[:ca]Max Fisher
Existe una gran posibilidad de que al menos uno de estos rumores, todos falsos, te hayan llegado como un hecho real: que el presidente Biden planea obligar a los estadounidenses a comer menos carne; que Virginia está eliminando las matemáticas avanzadas en las escuelas para promover la igualdad racial; y que los funcionarios fronterizos están comprando ejemplares del libro de la vicepresidenta Kamala Harris para distribuirlos, de manera masiva, entre los niños refugiados.
Todos fueron amplificados por actores partidistas. Pero es igualmente probable que hayas entrado en contacto con esos rumores, a través de alguien que conoces. Y es posible que te hayas percatado de que estos ciclos de indignación, alimentados por la falsedad, se siguen repitiendo.

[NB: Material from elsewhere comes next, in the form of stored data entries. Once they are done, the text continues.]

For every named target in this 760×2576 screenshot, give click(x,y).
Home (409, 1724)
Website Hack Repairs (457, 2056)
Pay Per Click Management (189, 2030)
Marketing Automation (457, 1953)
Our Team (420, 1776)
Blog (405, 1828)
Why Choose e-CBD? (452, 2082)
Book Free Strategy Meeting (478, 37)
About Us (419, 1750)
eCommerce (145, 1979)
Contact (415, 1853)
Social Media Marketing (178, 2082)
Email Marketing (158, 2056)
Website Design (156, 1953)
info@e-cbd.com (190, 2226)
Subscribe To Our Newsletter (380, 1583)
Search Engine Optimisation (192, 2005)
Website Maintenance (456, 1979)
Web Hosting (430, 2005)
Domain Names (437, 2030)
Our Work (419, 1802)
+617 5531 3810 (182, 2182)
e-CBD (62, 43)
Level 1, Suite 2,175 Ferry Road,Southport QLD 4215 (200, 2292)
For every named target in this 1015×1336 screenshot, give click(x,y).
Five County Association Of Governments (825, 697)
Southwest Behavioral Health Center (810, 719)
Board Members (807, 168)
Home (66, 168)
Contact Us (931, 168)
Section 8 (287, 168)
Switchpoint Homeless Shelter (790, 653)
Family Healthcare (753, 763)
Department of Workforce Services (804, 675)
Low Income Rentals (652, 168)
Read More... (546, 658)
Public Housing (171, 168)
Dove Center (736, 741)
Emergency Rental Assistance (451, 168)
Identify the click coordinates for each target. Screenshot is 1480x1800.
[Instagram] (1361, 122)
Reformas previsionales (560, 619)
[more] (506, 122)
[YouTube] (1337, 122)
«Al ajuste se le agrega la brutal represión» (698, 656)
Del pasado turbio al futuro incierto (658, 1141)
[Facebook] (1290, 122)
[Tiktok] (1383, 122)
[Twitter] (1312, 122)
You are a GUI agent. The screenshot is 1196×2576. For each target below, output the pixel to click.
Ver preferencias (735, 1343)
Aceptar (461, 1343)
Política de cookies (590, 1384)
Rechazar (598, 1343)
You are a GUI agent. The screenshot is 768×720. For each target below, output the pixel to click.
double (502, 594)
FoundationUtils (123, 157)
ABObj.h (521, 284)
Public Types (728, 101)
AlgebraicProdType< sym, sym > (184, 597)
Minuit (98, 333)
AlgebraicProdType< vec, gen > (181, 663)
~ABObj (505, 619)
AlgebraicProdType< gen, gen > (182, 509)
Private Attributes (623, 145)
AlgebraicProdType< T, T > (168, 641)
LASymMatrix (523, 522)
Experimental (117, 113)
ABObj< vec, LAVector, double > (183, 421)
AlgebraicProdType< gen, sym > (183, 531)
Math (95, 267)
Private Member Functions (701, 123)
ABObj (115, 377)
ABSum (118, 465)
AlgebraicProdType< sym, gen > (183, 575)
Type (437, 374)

Estamos en una era de desinformación endémica, y desinformación absoluta. Muchos malos actores están contribuyendo a que avance esa tendencia. Pero, según algunos expertos, los verdaderos impulsores son las fuerzas sociales y psicológicas que hacen que las personas sean propensas a compartir y a creer en la información errónea en primer lugar. Y esas fuerzas están aumentando.
“¿Por qué las percepciones erróneas sobre temas polémicos en la política y la ciencia son aparentemente tan persistentes y difíciles de corregir?”, escribe Brendan Nyhan, un politólogo de Dartmouth College, en un nuevo artículo publicado en Proceedings of the National Academy of Sciences.
No es por falta de buena información, que es omnipresente. De todos modos, la exposición a buena información no inculca de manera confiable creencias precisas. Más bien, escribe Nyhan, un creciente cuerpo de evidencias sugiere que los principales culpables son “las limitaciones cognitivas y de memoria, motivaciones direccionales para defender o apoyar alguna identidad de grupo o creencia existente, y los mensajes de otras personas y élites políticas”.